- What to do
Within the records below, find each line with the word "Nichelino" and copy it out.

● ● ●

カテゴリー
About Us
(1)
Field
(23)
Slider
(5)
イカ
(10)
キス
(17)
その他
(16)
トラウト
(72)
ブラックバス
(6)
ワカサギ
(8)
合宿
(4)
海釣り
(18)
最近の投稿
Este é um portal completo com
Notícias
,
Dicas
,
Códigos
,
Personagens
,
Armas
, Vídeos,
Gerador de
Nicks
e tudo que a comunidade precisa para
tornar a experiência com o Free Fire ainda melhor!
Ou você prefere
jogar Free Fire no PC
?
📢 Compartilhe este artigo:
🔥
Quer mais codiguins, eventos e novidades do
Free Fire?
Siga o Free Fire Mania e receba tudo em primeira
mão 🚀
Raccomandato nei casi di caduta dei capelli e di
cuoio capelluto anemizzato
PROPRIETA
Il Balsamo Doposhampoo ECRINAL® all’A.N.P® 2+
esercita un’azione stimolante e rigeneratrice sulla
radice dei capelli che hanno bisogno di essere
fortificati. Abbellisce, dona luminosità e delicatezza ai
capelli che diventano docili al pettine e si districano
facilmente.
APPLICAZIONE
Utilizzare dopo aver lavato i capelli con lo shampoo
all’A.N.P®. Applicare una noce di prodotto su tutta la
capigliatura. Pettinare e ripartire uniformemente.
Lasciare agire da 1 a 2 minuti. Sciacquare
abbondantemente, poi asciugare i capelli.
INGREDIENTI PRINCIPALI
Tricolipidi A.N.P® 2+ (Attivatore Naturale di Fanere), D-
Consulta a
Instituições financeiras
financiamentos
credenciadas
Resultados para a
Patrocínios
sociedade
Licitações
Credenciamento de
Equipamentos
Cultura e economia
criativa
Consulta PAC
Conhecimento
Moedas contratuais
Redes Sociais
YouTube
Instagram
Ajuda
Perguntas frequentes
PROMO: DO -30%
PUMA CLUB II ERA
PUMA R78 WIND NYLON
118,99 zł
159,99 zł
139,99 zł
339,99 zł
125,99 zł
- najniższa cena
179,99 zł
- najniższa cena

● ● ●

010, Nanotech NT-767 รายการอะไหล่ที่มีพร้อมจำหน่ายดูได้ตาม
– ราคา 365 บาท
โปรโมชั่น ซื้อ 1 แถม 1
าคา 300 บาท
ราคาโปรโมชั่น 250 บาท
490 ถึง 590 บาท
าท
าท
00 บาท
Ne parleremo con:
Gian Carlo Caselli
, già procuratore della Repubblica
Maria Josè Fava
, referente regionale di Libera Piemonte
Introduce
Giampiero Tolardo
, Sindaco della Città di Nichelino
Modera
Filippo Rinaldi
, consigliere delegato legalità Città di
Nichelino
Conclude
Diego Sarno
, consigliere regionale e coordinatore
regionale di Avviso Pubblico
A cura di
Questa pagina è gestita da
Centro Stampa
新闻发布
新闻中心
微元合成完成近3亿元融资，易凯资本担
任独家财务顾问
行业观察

● ● ●

- Task solution
, Sindaco della Città di Nichelino
Nichelino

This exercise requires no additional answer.